◆ INSTRUCTIONS TO FOLLOW
For the word "Perm", determine how many lines of the entries below contain it, and give only that number.

── DATASET RECORDS

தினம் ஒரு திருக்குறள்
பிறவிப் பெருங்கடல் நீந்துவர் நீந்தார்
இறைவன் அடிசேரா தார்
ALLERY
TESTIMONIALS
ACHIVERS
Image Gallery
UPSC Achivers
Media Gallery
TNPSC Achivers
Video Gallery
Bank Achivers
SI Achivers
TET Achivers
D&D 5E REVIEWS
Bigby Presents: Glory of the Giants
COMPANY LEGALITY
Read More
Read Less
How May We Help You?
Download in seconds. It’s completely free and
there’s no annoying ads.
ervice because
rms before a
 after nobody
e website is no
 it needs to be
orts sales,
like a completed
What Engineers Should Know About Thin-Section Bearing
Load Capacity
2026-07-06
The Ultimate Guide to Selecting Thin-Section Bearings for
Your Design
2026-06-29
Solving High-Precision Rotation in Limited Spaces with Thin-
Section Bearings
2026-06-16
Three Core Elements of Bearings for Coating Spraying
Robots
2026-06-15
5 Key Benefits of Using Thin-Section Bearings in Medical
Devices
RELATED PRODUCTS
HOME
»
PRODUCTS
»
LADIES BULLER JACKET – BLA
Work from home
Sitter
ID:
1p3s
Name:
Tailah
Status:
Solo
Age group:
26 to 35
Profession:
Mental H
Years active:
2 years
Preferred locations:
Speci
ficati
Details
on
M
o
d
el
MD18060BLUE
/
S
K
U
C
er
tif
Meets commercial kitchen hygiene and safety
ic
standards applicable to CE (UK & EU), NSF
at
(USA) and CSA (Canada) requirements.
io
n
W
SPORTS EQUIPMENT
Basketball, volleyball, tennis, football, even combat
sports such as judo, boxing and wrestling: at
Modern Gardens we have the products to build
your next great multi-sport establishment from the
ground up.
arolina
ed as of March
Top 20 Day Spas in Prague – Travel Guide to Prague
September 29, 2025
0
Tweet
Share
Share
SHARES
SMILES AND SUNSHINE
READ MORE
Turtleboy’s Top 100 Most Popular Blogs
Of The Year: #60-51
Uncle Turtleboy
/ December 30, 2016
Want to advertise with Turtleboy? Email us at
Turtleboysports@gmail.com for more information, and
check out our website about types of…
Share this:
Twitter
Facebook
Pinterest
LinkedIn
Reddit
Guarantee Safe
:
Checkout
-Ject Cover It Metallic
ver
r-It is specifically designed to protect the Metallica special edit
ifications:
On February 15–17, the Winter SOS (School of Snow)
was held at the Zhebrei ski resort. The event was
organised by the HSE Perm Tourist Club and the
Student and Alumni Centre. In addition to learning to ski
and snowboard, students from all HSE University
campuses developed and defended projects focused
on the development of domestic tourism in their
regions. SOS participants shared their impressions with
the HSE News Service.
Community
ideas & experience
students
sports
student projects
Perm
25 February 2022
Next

────

◆ PROBLEM SOLUTION
2